**Problem to work on**
The answer is the set of lines that include "penting", copied from the data below.

[Items from a data source]
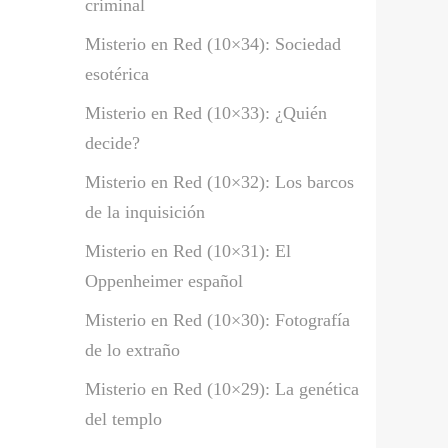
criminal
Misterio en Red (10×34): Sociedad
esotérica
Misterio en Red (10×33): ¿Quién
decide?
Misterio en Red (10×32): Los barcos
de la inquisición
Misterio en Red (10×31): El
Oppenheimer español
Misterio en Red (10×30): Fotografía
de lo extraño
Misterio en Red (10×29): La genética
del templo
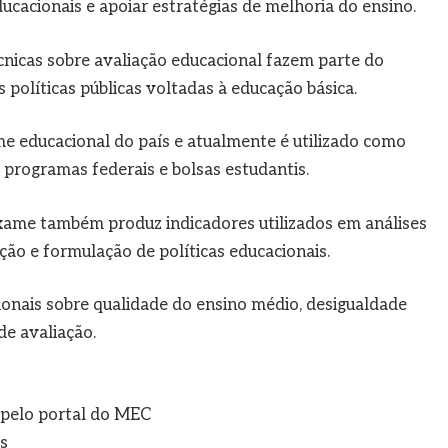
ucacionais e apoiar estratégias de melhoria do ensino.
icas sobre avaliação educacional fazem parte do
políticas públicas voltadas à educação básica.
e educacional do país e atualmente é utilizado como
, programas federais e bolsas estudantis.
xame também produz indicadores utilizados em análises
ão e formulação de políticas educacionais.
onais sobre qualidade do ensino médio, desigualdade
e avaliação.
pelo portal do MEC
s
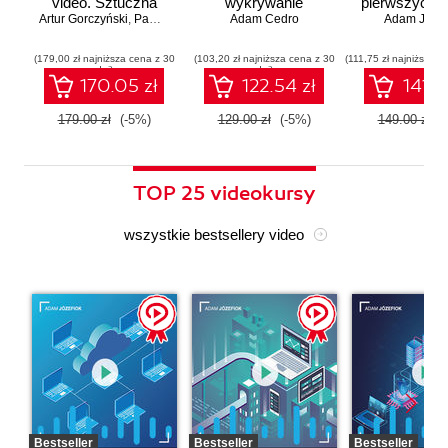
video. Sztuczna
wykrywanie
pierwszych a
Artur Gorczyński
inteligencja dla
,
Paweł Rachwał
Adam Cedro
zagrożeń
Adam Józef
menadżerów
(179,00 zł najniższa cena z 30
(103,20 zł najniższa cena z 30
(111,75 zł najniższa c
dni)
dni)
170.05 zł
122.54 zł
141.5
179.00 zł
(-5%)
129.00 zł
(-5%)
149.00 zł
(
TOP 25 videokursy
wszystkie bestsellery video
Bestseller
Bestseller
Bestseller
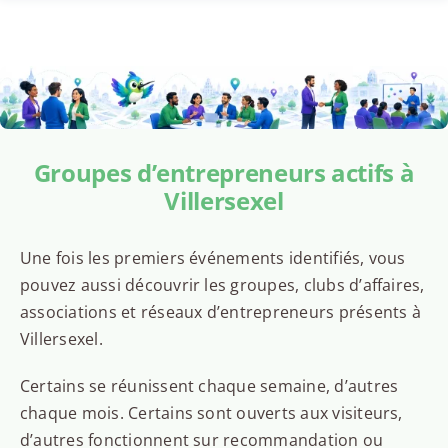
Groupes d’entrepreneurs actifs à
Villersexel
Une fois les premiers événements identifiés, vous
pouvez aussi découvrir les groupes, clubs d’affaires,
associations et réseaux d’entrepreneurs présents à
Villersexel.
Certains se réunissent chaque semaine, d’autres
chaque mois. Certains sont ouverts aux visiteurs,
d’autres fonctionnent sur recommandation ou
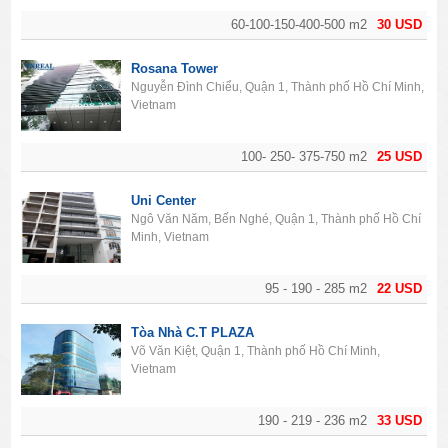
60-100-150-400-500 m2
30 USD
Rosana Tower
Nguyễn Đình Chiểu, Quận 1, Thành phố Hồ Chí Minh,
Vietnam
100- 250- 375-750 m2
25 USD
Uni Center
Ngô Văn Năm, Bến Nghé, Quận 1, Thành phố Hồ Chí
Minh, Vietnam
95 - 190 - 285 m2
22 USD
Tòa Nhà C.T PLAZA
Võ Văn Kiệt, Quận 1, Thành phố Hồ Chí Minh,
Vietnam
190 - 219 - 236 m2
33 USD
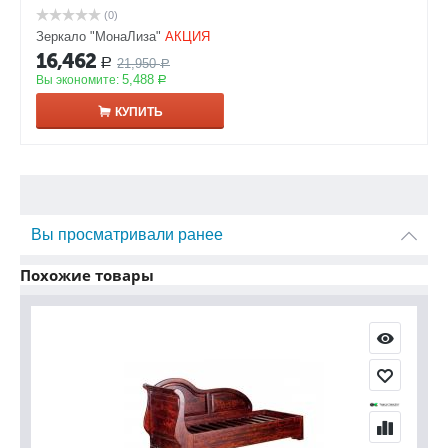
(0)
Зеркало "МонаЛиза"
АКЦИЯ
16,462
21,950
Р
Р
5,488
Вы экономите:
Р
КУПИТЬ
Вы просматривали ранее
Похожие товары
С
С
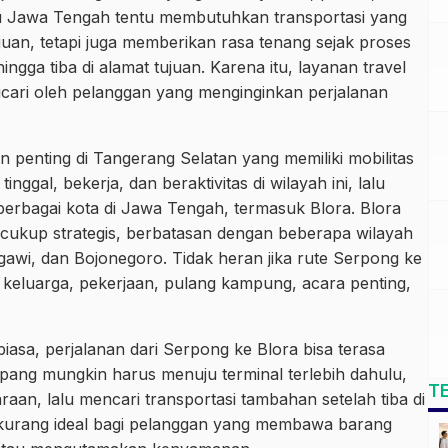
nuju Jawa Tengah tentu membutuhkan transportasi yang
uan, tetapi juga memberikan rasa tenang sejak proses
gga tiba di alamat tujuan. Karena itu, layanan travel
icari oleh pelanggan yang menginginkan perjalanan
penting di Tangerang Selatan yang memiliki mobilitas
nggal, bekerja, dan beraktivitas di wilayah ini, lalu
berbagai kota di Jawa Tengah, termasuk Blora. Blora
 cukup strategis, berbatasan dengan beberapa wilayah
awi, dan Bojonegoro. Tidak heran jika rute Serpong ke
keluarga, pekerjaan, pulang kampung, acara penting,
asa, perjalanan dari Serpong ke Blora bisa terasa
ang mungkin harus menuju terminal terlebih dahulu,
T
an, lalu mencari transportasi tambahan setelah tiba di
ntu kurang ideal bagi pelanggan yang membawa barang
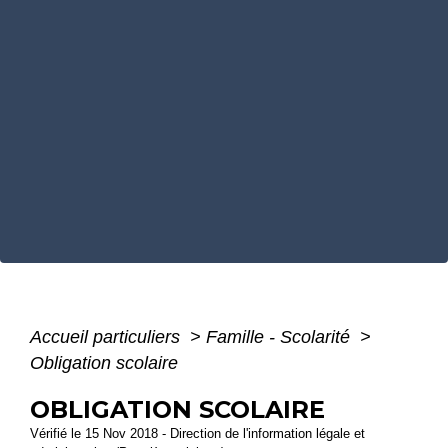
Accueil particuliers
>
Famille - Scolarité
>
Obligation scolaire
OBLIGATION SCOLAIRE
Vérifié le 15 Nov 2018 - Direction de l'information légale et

**Written response**
penting di Tangerang Selatan yang memiliki mobilitas
keluarga, pekerjaan, pulang kampung, acara penting,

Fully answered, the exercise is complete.